_WORK TO COMPLETE:_ Having located "に発売された比較的新しい機種ですが2023年も使い続け" in the records below, repeat exactly the line it is on and all subsequent lines, ending with the last.

== Segment start ==

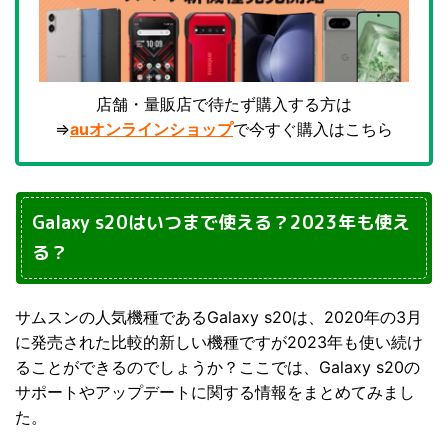
店舗・量販店で待たず購入する方は
⇒
auオンラインショップ
で今すぐ購入はこちら
Galaxy s20はいつまで使える？2023年も使え
る？
サムスンの人気機種であるGalaxy s20は、2020年の3月
に発売された比較的新しい機種ですが2023年も使い続け
ることができるのでしょうか？ここでは、Galaxy s20の
サポートやアップデートに関する情報をまとめてみまし
た。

== Segment end ==

_RESPONSE BOX:_
に発売された比較的新しい機種ですが2023年も使い続け
ることができるのでしょうか？ここでは、Galaxy s20の
サポートやアップデートに関する情報をまとめてみまし
た。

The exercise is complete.